Antes de iniciar una prueba de carga, es fundamental seguir una lista de verificación clara para garantizar la seguridad de todos y evitar cortes de energía totales durante la prueba. La persona que realice la prueba debe usar el equipo de seguridad adecuado.
Las pruebas de carga no son demasiado complicadas, pero requieren ciertos conocimientos. Así es como suele desarrollarse la prueba:
Primero, asegúrese de que el tanque de combustible esté lleno y el nivel de aceite sea el correcto. Si el generador utiliza refrigeración por agua, compruebe también el radiador o el nivel de refrigerante.
Encienda el generador y deje que se caliente hasta que la temperatura del agua se estabilice. El técnico escucha y observa atentamente para detectar cualquier ruido o problema inusual. Si surge algún problema, la prueba se detiene hasta que se resuelva.
El técnico conecta el banco de cargas paso a paso, comenzando con cargas grandes de 200 voltios y luego agregando cargas más pequeñas de 110 voltios. Continúa agregando carga hasta que aproximadamente la mitad de la carga esté en cada rama del sistema.
A continuación, el técnico comprueba el amperaje de cada fase con un medidor.
Para un generador monofásico de 110/220 voltios, la tensión en cada fase debe estar entre 105 y 125 voltios. La corriente debe ser aproximadamente la mitad de la potencia nominal dividida por la tensión.
Para un generador de menos de 105 voltios: Si el voltaje cae por debajo de 105 voltios en cualquier fase a plena carga, existe un problema y la prueba falla.
Durante la prueba, el técnico vigila atentamente el generador, prestando atención a ruidos inusuales y comprobando su rendimiento. Si surge algún problema, la prueba se detiene para evitar daños. Se realizan las reparaciones necesarias antes de reiniciar la prueba desde el principio.
Finalmente, la carga se retira lentamente y el generador funciona con una carga ligera durante aproximadamente una hora. Todas las cargas se desconectan entre 5 y 10 minutos antes de apagar el generador.

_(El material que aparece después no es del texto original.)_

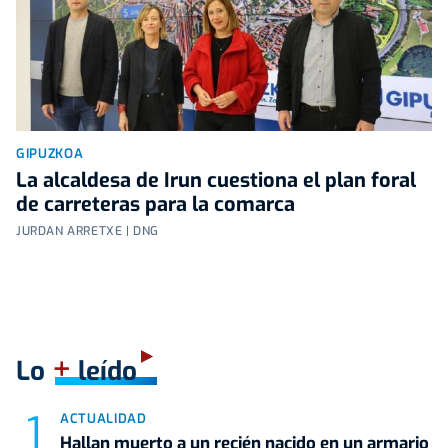
GIPUZKOA
La alcaldesa de Irun cuestiona el plan foral
de carreteras para la comarca
JURDAN ARRETXE | DNG
+
Lo
leído
ACTUALIDAD
Hallan muerto a un recién nacido en un armario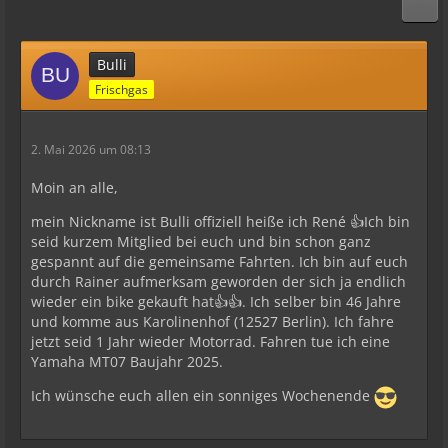
Bulli
Frischgas
2. Mai 2026 um 08:13
Moin an alle,
mein Nickname ist Bulli offiziell heiße ich René 👍Ich bin
seid kurzem Mitglied bei euch und bin schon ganz
gespannt auf die gemeinsame Fahrten. Ich bin auf euch
durch Rainer aufmerksam geworden der sich ja endlich
wieder ein bike gekauft hat👍👍. Ich selber bin 46 Jahre
und komme aus Karolinenhof (12527 Berlin). Ich fahre
jetzt seid 1 Jahr wieder Motorrad. Fahren tue ich eine
Yamaha MT07 Baujahr 2025.
Ich wünsche euch allen ein sonniges Wochenende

El tiempo necesario para realizar una prueba de carga depende del tamaño del generador y de las normas que se sigan. Normalmente, las pruebas duran entre 30 minutos y varias horas, con el generador funcionando a distintos niveles de potencia.
¿Puede un banco de carga dañar un generador?

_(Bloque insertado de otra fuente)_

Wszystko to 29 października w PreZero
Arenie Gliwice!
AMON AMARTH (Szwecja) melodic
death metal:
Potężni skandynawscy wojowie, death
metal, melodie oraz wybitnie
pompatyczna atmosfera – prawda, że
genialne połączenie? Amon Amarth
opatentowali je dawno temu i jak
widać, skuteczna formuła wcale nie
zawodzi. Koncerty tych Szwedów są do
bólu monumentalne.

Si se utiliza correctamente, el equipo de banco de carga no dañará su generador. Al contrario, ayuda a detectar problemas a tiempo y garantiza que el generador funcione correctamente.

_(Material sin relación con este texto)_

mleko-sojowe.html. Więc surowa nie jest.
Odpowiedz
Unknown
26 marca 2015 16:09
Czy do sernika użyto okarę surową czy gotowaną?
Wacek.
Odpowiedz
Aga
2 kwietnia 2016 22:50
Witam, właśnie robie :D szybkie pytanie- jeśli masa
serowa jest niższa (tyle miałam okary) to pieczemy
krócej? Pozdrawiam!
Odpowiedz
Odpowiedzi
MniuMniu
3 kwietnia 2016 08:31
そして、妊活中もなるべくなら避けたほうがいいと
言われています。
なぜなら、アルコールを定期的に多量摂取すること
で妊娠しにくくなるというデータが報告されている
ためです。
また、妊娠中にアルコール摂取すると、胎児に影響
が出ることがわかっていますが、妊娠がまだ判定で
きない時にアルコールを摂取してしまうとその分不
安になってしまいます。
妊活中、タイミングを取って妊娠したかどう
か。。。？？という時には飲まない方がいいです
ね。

¿Exigen las normativas pruebas de carga?
Muchas industrias y compañías de seguros recomiendan o exigen pruebas de carga como parte del mantenimiento regular y para cumplir con las normas de seguridad.
Conclusión (H2)
Los bancos de carga son herramientas importantes para probar generadores de forma segura y precisa. Ayudan a las empresas a garantizar la fiabilidad de sus generadores, a identificar problemas ocultos con antelación y a proteger las operaciones críticas de los cortes de energía.
Los bancos de carga ayudan a que los generadores funcionen mejor y duren más. Trabajar con un fabricante experimentado de bancos de carga facilita las pruebas y le brinda mayor seguridad de que su sistema eléctrico funcionará cuando más lo necesite.